ONNX quantization utilities

ONNX quantization utilities#

quark.onnx.quant_utils.is_ort_version_below(target_version: str) → bool[source]#

This function checks whether the current version of ONNX Runtime (ORT) is below a specified version.

Args:: target_version (str): The version to compare against the current ORT version.
Returns:: True if the current ORT version is less than the target version, False otherwise.

class quark.onnx.quant_utils.Int16Method(*values)[source]#

class quark.onnx.quant_utils.PowerOfTwoMethod(*values)[source]#

class quark.onnx.quant_utils.ExtendedQuantType(*values)[source]#

class quark.onnx.quant_utils.VitisQuantType(*values)[source]#

class quark.onnx.quant_utils.ExtendedQuantFormat(*values)[source]#

class quark.onnx.quant_utils.VitisQuantFormat(*values)[source]#

quark.onnx.quant_utils.get_qmin_qmax_for_qType(qType: int, reduce_range: bool = False, symmetric: bool = False) → Any[source]#: Return qmin and qmax, the minimum and maximum value representable by the given qType :parameter qType: Integer or Floating Point Type :return: qmin, qmax

quark.onnx.quant_utils.get_qrange_for_qType(qType: int, reduce_range: bool = False, symmetric: bool = False) → Any[source]#

Helper function to get the quantization range for a type.: parameter qType: quantization type. return: quantization range.

class quark.onnx.quant_utils.CachedDataReader(dr: CalibrationDataReader, data_size: int | None = None, convert_nchw_to_nhwc: bool = False, quantize_fp16: bool = False)[source]#

A CalibrationDataReader cached input data from the user provided data reader.

reset_iter() → None[source]#: Recreate the iter so that it can iterate again

get_next() → Dict[str, ndarray[Any, Any]] | None[source]#: Get next feed data :return: feed dict for the model

class quark.onnx.quant_utils.RandomDataReader(model_input: str | Path | ModelProto, input_shape: Dict[str, List[int]] = {}, input_data_range: Dict[str, List[int]] | None = None)[source]#

A CalibrationDataReader using random data for rapid quantiation.

get_next() → Dict[str, ndarray[Any, Any]] | None[source]#: Get next feed data :return: feed dict for the model

class quark.onnx.quant_utils.PathDataReader(model_input: str | Path | ModelProto, data_path: str, input_shape: List[Any] = [])[source]#

A CalibrationDataReader loading data from specified paths for model calibration.

get_next() → Dict[str, ndarray[Any, Any]] | None[source]#: Get next feed data :return: feed dict for the model

quark.onnx.quant_utils.infer_shape(model: ModelProto) → ModelProto[source]#

Parameters:: model – the source model
Returns:: the target model contains inferred shape

quark.onnx.quant_utils.get_datatype_shape(tensor: TensorProto) → Tuple[str, List[Any]][source]#

Parameters:: tensor – the input tensor
Returns:: datatype and shape of the tensor

quark.onnx.quant_utils.dump_model(model_input: str | Path | ModelProto, dump_data_reader: object | None = None, random_data_reader_input_shape: Dict[str, List[int]] = {}, dump_float: bool = False, output_dir: str = './dump_results') → None[source]#

This function dumps the simulation results of the quantized model, including weights and activation results.

Parameters:

model_input (Union[str, Path, onnx.ModelProto]) – path or ModelProto of the input model
dump_data_reader (Optional[object]) – data reader for dumpping.

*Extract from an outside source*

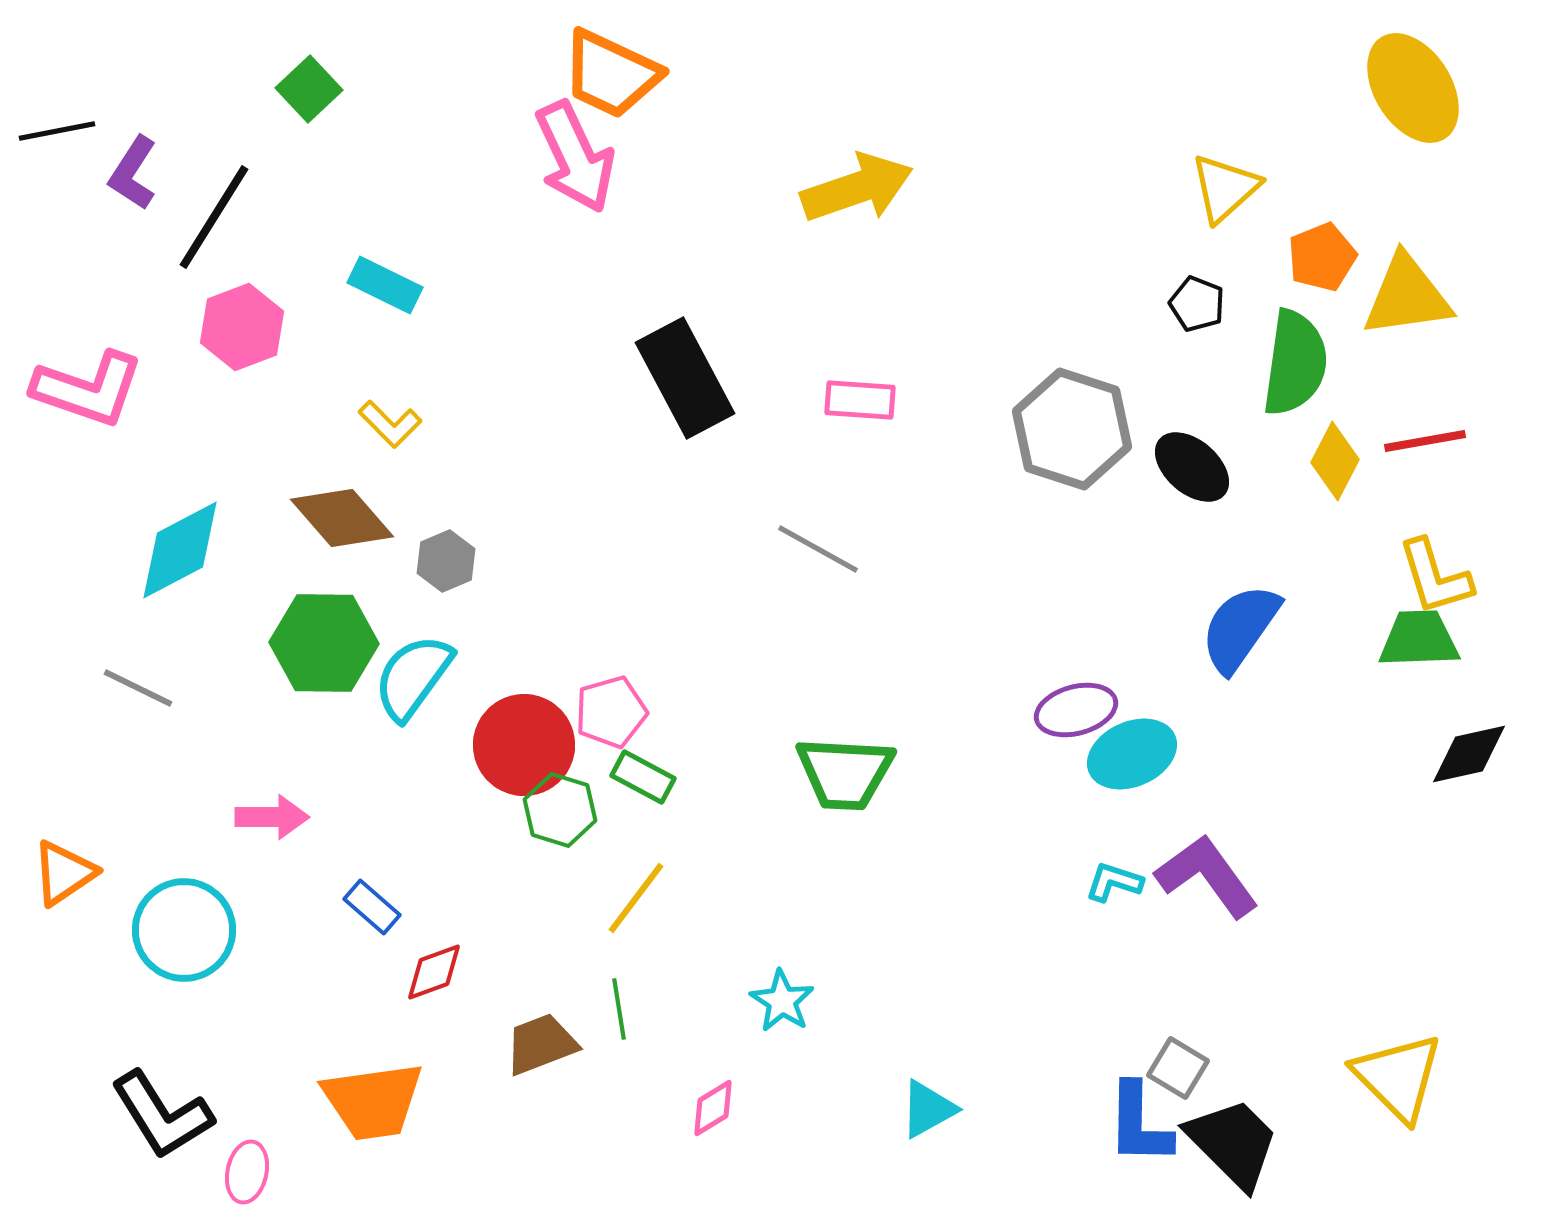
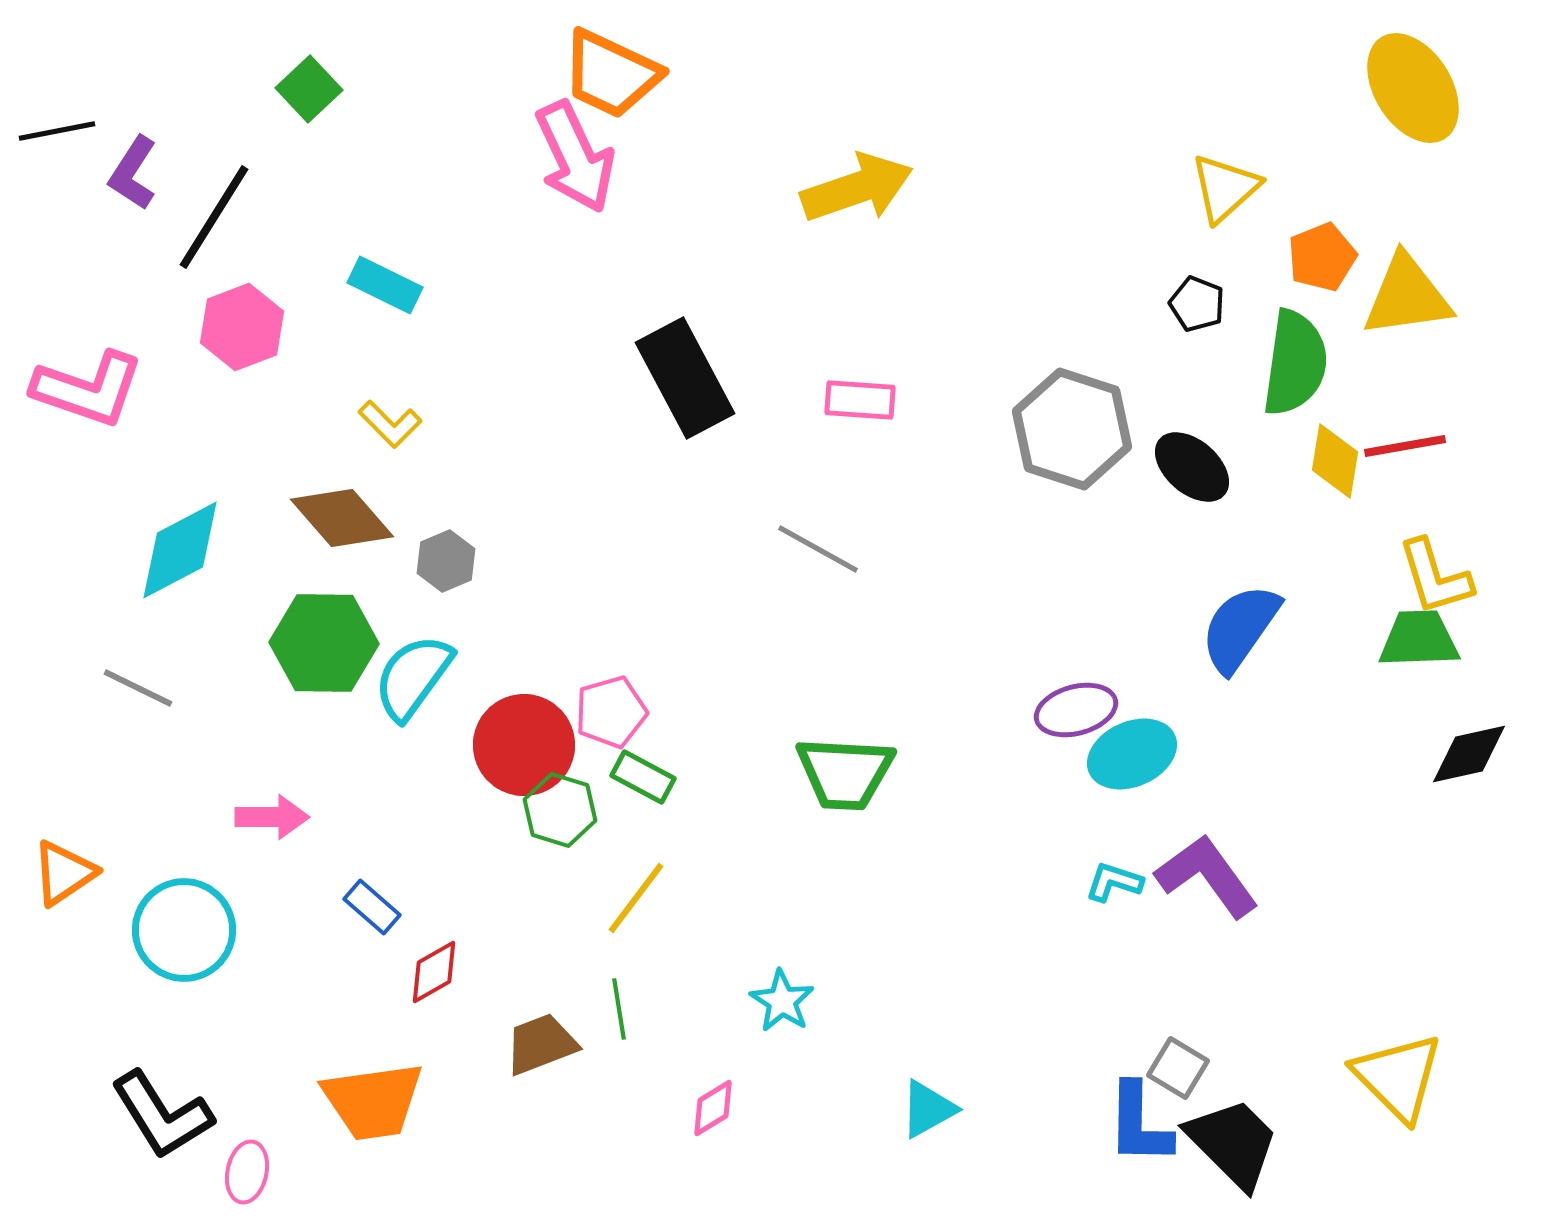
red line at (1425, 441): moved 20 px left, 5 px down
yellow diamond at (1335, 461): rotated 18 degrees counterclockwise
red diamond at (434, 972): rotated 10 degrees counterclockwise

Defaults to None.
random_data_reader_input_shape (Dict[str, List[int]]) – if use internal random data reader, this is used to configure input node’s shape. Defaults to {}.
dump_float (bool) – dump results of the float model or not. Defaults to False.
output_dir (str) – output directory for results. Defaults to './dump_results'.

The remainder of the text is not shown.